Out of 17 high-profile police involved deaths between July of 2014 and September 2016, only four cases ended with some type of conviction.

Chapman’s was one of them.

“Just to see something that had been happening all around the country, happen in our city was alarming. Since we lost a son in our community, it was heartbreaking,” said Portsmouth’s Commonwealth Attorney Stephanie Morales, who prosecuted the case.

Morales had only been in the position for three months when Chapman died.

She said she took on the case even though other prosecutors might not have because of its difficulty.

“I firmly believe the law does permit people to prosecute officers when they commit a crime. There are some people that believe differently. They really refuse to look at the facts differently than how prosecutors have looked at it for years and years and years. I am a different thinker. I think outside the box. I am willing to fight no matter how difficult it is,” she said.

Morales’ strategy seemed to work for her and the Chapmans, because they got some type of conviction despite other cases around the country acquitting or not charging officers.

Chapman’s shooting death was the second time Rankin had shot and killed someone while on duty.

He was never charged in the first instance.

“For whatever reason, the system worked for us this time. It’s a great feeling but it’s still a whole lot of work. That was one day. That was one person,” Lewis said.

“It was about what was trying to do the right thing for William, really trying to let our community know we are going to do our very best for them,” Morales said.

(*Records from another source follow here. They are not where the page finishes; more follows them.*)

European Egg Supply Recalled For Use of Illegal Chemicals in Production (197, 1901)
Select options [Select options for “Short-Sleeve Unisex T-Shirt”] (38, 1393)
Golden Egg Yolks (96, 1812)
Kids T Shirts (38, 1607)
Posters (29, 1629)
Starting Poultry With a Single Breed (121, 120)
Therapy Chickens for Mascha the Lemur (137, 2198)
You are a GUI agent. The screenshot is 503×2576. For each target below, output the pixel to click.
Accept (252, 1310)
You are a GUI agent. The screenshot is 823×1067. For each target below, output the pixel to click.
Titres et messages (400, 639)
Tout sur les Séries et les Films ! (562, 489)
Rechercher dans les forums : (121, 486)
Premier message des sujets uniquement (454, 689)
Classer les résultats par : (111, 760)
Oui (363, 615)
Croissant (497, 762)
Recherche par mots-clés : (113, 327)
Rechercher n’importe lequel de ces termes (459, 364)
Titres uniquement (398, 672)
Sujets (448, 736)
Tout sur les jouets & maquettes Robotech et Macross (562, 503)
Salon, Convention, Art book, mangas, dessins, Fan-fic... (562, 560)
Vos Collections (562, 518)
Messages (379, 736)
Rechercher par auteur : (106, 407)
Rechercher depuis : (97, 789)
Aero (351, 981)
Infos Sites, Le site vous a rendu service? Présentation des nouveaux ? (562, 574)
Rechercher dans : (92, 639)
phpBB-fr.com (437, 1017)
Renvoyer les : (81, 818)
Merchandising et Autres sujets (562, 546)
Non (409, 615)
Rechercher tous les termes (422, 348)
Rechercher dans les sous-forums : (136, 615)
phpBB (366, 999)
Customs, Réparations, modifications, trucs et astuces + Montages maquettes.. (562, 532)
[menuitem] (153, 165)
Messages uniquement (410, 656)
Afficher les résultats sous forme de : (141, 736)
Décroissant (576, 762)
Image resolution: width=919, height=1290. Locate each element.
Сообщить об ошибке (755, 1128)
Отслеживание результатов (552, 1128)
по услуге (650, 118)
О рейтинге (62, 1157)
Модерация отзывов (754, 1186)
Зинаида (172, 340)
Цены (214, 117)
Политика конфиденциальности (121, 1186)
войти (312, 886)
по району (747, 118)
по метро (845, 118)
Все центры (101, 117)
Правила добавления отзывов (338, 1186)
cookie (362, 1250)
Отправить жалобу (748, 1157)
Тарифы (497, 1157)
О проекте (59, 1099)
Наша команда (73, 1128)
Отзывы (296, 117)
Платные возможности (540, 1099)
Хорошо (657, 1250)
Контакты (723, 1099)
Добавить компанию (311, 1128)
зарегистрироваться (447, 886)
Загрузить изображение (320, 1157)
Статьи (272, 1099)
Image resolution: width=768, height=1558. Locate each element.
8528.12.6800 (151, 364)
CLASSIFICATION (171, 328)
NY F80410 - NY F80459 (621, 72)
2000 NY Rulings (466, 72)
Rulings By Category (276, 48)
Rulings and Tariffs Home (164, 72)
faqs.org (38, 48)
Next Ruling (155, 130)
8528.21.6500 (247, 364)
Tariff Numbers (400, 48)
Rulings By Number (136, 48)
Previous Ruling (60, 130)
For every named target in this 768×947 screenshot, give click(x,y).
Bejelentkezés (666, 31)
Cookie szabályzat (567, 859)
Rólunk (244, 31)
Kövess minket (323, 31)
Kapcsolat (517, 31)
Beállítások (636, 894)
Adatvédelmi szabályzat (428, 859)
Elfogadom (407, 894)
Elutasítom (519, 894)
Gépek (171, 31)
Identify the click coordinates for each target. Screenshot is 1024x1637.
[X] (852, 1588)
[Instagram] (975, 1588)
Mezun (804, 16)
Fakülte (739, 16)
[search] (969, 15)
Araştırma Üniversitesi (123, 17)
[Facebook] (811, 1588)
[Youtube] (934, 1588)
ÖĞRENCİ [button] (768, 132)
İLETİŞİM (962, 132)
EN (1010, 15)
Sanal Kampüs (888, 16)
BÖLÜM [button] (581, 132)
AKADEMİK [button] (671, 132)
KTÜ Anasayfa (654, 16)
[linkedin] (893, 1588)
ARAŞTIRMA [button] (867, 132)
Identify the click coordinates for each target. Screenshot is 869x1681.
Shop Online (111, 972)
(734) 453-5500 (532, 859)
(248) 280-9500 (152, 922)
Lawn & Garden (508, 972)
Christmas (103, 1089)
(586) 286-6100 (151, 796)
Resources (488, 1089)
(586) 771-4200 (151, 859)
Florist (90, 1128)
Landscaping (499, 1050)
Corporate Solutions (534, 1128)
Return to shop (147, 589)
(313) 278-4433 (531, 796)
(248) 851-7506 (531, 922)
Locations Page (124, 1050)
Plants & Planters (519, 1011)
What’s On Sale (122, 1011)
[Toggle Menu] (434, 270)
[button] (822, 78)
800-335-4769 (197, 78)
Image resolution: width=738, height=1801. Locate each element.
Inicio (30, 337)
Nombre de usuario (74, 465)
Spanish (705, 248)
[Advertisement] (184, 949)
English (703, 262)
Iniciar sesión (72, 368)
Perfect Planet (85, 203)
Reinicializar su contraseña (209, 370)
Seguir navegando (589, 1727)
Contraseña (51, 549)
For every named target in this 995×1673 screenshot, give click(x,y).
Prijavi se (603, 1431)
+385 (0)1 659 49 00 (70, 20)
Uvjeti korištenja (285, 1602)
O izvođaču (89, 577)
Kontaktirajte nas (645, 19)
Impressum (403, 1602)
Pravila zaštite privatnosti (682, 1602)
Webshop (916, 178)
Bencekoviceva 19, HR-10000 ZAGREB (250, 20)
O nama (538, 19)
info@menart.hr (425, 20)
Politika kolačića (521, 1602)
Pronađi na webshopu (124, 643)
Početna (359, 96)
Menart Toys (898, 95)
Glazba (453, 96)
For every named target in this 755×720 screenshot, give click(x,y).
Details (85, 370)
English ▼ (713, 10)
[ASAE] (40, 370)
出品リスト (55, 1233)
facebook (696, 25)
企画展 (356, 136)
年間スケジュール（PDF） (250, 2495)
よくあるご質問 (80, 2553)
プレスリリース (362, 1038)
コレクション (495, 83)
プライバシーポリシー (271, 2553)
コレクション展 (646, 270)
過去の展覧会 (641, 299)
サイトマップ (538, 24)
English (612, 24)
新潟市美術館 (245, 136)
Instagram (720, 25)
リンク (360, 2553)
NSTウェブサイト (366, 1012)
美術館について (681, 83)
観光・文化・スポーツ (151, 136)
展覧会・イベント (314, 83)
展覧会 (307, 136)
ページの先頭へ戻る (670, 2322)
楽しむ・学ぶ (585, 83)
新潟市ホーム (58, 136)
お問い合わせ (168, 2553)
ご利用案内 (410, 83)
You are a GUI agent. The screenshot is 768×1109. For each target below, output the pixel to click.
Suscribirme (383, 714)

Both believe that it was also the community’s reaction by staying peaceful that helped get the outcome, unlike other cities around the country that erupted into violence following officer-involved deaths like Baltimore, Charlotte, and Ferguson, Missouri.

“This is our city. This is our city. If we tear up our city, what do we have?” Lewis asked.

Lewis believes things have been better for the city since the trial. He wants to go to Washington D.C. and change laws regarding gun violence and domestic violence.

He said Chapman’s family has also filed a lawsuit against Walmart, who he says never apologized for the incident. Lewis hopes they can get the shoplifting policies changed where employees stop customers inside the store.

Lewis also wants more response training for officers and a community center so kids, like Chapman, have a place to hang out.

“It’s up to the community to work together so there’s not another situation like this. I wish we could come together as a people and we did,” he said.

Morales also agreed that the community has changed.

“I will say that our community came together in the right way, no matter what side of the fence they were on. We did find peace. We just all moved on, and even if we’ve had incidents since then, our community knows what to do. They know to call this office and we will give them information without compromising the investigation or prosecution,” she said.

Getting to know these families in the community is the one of the meaningful aspects about Morales’ job.

Both don’t want something like this to happen again, but if it does, she says her office is there for those families.

“Letting Ms. Sally Chapman and Earl Lewis and the entire family know that I’m not here to just be a prosecutor but to help them get through this. The pain doesn’t just go away even after a conviction or a process is complete. It continues and I constantly think of their families and all the other families who have lost someone,” she said.